My amateur sense is that Vittorio and Michele have relaxed a strict adherence to mirror-neuron accounts in favor of what they call Embodied Simulation, a broader view close to phenomenology. I am not sure that this is necessarily a step forward. Phenomenology all too often proffers lyrical description rather than concrete explanation. In any case, I take it that their position relies upon the Simulation Theory of Mind, an alternative to the “Theory of Mind” Theory. It would be good if they would spell out how ES is preferable to its philosophical rival.
There is much more in The Empathic Screen that should be discussed. The chapter on multimodality offers a lot of evidence on how visual stimuli can activate the sense of touch. There’s also a great deal of broad critical commentary on particular films, and frequent invocations of earlier film theorists. This last point is raised in their reply. I have to say that claiming one’s theory harmonizes with an earlier theory isn’t itself terribly convincing, for the reason that the early theory might be faulty. As for the critical interpretations offered in the book, many of those seem detachable from the theories being proposed. Several I find hard to follow. (“While in the zoom-out the iconic annuls the diegetic, in the zoom-in the reasoning of the diegetic limits that of the iconic,” 99).
On one new point Vittorio and Michele make in their reply, I want to register a specific disagreement. They write:
Sometimes the most skeptical scholars say that neuroscience when applied to arts, tells us nothing new, or just already expected things. Obviously, we could say the same of semiotics, phenomenology, or cognitive science, but this is not the point.
Actually, I think that semiotics and cognitive science have produced fresh knowledge about film. (Phenomenology is another story.) Often these lines of inquiry show that apparently unconnected phenomena have fairly coherent underlying principles. Exposing their “logic” allows us to understand creative options. For instance, Metz’s Grande Syntagmatique of narrative film, probably the most famous, or notorious, semiological enterprise, showed that there might be a coherent set of expressive alternatives in constructing scenes and sequences. The concepts of paradigm and syntagm did useful work in organizing craft practices and audience skills.
Similarly, I’d argue that robust cognitive findings like the primacy effect, anchoring, belief fixation, “folk psychology,” hindsight bias, and “the curse of knowledge” help us understand something important about how stories are constructed. They suggest that principles of narrative construction and uptake depend on both folk causality and informal reasoning routines, the heuristics and biases and shortcuts we use in everyday life. Again, ideas from another discipline can reveal patterns we might not otherwise detect. We want to make new discoveries, not re-label things we already know!

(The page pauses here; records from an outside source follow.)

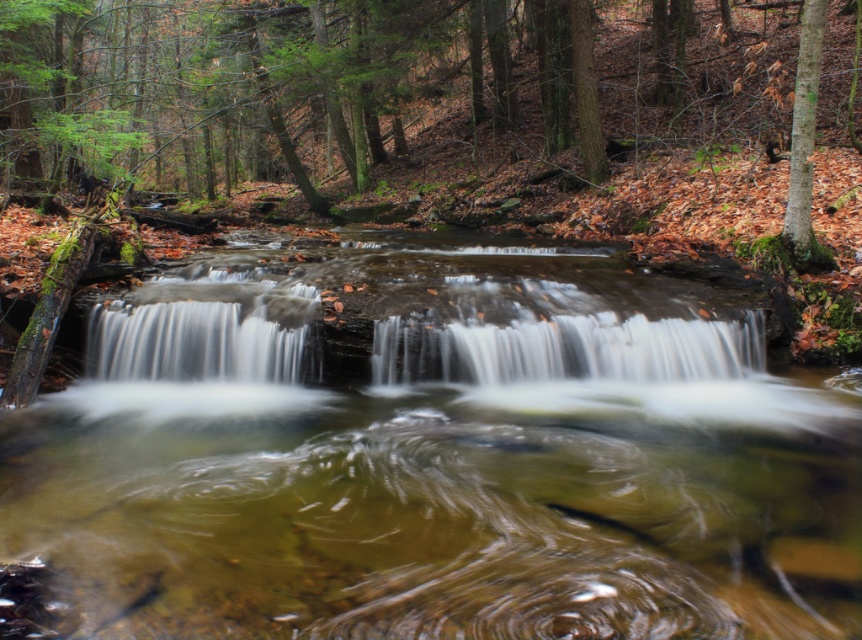 Question: Which of the following is the farthest from the observer?

Choices:
 (A) (791, 163)
 (B) (219, 308)

Answer: (A)

Question: From the image, what is the correct spatial relationship of white frothy water at center in relation to white smooth waterfall at center?

Choices:
 (A) right
 (B) left

Answer: (A)

Question: Is translucent brown water at center thinner than white frothy water at center?

Choices:
 (A) yes
 (B) no

Answer: (A)

Question: Estimate the real-world distances between objects in this image. Which object is farther from the green mossy bark tree at upper right?

Choices:
 (A) white frothy water at center
 (B) white smooth waterfall at center

Answer: (B)

Question: Is translucent brown water at center in front of white smooth waterfall at center?

Choices:
 (A) no
 (B) yes

Answer: (B)

Question: Which object appears closest to the camera in this image?

Choices:
 (A) white smooth waterfall at center
 (B) white frothy water at center
 (C) translucent brown water at center

Answer: (C) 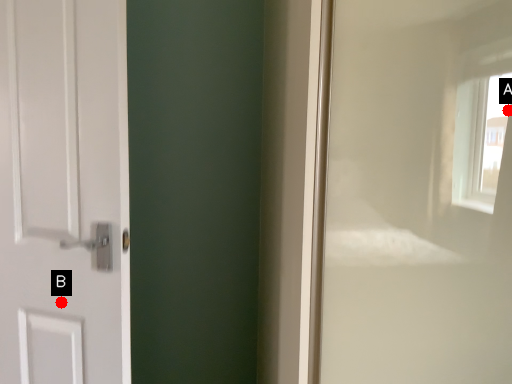 Question: Two points are circled on the image, labeled by A and B beside each circle. Which of the following is the farthest from the observer?

Choices:
 (A) A is further
 (B) B is further

Answer: (B) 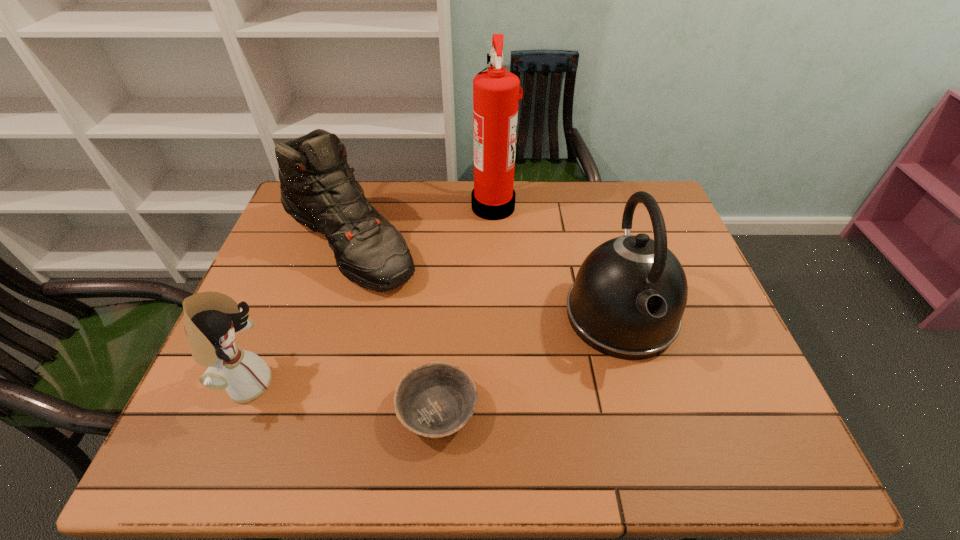 At what (x,y) coordinates should I click in order to perform the action: click on vacant space located at the front face of the fourth tallest object. Please return your answer as a coordinate pair (x, y). The image size is (960, 540). Looking at the image, I should click on (432, 384).

The image size is (960, 540). I want to click on vacant region located on the back of the shortest object, so (443, 343).

This screenshot has width=960, height=540. Identify the location of fire extinguisher that is at the far edge. (496, 96).

The image size is (960, 540). Find the location of `ski boot at the far edge`. ski boot at the far edge is located at coordinates (318, 189).

The height and width of the screenshot is (540, 960). I want to click on object present at the near edge, so click(434, 400).

I want to click on ski boot at the left edge, so click(318, 189).

The width and height of the screenshot is (960, 540). Identify the location of doll positioned at the left edge. (211, 319).

You are a GUI agent. You are given a task and a screenshot of the screen. Output one action in this format:
    pyautogui.click(x=<x>, y=<y>)
    Task: Click on the object that is at the right edge
    The width and height of the screenshot is (960, 540).
    Given the screenshot: What is the action you would take?
    click(630, 293)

For now, I’ll finish with a couple of broad points about the book’s research strategies. This is an effort to specify further the outlines Vittorio and Michele offer above.
I consider film studies largely an empirical enterprise. Not an empiricist one: We need concepts, hypotheses, rival explanations, interrogation of our presuppositions, and the like. Central to the enterprise, I think are precise research questions that we can recast as analyzable problems. Even though Vittorio and Michele claim that their perspective will generate new questions, I am left wondering exactly what those are.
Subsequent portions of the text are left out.